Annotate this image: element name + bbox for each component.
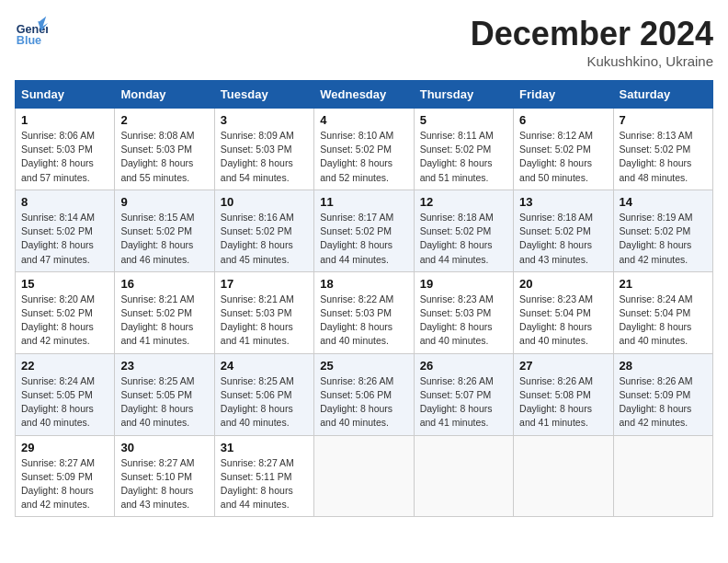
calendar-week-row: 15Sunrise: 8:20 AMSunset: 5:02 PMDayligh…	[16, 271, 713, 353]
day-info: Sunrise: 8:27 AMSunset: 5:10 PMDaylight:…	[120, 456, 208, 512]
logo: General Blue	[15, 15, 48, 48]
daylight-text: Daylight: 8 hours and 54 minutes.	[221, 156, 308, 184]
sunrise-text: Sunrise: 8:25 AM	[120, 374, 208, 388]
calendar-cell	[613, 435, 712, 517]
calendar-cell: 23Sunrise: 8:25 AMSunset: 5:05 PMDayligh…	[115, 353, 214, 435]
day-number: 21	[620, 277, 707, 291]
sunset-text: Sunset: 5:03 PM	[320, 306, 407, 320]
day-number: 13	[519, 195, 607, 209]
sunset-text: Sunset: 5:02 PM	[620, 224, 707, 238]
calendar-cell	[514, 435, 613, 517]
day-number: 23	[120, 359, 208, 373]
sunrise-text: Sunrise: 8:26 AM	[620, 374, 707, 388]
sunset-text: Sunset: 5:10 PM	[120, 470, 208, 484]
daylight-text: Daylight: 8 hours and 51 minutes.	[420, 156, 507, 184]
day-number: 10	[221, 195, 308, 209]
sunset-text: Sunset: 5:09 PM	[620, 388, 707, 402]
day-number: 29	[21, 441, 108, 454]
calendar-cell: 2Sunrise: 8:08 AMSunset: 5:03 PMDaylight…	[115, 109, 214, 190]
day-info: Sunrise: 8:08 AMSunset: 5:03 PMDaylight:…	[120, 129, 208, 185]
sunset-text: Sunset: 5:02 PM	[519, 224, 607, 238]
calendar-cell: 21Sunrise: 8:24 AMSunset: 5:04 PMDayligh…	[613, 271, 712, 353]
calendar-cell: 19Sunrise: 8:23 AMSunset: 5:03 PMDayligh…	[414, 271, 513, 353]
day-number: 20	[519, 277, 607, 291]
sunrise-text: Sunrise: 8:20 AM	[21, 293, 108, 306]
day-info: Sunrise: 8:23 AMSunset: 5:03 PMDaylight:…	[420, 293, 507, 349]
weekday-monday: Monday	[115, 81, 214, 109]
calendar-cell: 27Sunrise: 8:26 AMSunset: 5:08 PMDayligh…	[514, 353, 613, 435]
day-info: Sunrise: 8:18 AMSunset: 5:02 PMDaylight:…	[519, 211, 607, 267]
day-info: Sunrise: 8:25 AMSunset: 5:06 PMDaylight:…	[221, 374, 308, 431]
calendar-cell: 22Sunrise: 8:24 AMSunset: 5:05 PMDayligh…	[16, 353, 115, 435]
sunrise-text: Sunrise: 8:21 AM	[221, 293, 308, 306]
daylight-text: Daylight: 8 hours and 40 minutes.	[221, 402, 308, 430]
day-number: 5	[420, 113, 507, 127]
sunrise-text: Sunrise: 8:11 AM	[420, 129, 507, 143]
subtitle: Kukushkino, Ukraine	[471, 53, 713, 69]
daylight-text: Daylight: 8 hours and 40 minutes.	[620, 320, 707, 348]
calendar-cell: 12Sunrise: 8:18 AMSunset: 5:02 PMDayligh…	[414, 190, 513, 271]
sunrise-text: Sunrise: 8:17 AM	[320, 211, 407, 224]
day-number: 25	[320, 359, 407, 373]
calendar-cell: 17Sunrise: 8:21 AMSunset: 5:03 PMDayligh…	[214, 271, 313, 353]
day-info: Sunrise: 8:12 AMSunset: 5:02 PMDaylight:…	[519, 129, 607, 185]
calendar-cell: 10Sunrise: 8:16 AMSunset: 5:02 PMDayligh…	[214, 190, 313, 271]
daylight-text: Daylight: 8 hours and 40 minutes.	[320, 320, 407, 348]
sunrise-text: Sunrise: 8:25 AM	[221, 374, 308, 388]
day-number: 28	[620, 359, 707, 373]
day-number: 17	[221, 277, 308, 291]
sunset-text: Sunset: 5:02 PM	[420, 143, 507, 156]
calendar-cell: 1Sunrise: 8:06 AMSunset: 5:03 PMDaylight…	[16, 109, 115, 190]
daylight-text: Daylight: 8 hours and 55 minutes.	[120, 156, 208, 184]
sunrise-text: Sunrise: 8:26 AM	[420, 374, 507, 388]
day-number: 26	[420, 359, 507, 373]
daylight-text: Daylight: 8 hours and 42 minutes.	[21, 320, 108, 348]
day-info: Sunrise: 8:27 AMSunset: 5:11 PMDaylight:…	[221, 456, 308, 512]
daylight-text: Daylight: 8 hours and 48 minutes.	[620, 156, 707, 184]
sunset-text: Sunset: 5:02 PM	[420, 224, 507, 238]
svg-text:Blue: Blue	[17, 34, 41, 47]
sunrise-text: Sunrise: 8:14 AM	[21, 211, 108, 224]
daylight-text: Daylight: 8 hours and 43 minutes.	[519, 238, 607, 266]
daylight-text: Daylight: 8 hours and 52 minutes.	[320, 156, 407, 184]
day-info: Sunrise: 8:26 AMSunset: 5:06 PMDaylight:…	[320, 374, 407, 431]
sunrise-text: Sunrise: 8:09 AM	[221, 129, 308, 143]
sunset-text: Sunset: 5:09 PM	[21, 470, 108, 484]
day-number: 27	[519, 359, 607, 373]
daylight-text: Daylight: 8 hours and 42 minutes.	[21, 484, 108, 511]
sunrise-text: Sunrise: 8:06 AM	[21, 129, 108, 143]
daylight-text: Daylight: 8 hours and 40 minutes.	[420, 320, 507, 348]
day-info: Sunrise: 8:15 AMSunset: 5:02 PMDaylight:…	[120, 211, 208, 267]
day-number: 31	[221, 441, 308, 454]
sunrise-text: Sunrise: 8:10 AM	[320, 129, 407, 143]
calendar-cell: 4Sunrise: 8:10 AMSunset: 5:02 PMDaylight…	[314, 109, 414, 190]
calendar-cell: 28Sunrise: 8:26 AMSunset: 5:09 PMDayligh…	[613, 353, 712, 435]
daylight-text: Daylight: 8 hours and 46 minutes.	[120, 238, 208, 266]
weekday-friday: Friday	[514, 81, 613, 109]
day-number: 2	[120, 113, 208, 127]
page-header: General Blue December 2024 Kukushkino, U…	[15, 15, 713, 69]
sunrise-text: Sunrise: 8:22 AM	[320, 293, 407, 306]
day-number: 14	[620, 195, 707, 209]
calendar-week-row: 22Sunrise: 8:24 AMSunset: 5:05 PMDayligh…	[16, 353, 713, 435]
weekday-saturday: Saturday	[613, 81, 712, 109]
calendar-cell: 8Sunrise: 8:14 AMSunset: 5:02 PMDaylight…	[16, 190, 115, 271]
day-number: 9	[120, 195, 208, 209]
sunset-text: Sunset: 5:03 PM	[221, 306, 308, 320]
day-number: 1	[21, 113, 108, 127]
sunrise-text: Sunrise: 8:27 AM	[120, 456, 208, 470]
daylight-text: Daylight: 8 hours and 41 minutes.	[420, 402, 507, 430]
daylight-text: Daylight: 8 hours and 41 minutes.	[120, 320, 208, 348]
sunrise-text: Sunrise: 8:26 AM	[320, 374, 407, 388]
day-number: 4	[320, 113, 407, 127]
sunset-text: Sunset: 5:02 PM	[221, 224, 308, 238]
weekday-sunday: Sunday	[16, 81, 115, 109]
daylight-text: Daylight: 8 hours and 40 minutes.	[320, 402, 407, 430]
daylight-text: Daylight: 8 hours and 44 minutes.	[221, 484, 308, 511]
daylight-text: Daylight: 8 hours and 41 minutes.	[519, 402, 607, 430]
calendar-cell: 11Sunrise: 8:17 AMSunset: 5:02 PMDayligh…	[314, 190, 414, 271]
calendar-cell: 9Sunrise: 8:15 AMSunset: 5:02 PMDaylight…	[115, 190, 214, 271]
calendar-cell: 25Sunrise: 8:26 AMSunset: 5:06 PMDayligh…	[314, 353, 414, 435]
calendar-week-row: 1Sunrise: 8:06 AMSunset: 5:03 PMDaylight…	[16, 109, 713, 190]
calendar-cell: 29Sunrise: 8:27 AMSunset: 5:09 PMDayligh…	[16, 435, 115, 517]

## [AIM OF THE EXERCISE]
What is needed is every line of the records that contains the word "General".

## [ANSWER SPACE]
logo: General Blue	[15, 15, 48, 48]
page-header: General Blue December 2024 Kukushkino, U…	[15, 15, 713, 69]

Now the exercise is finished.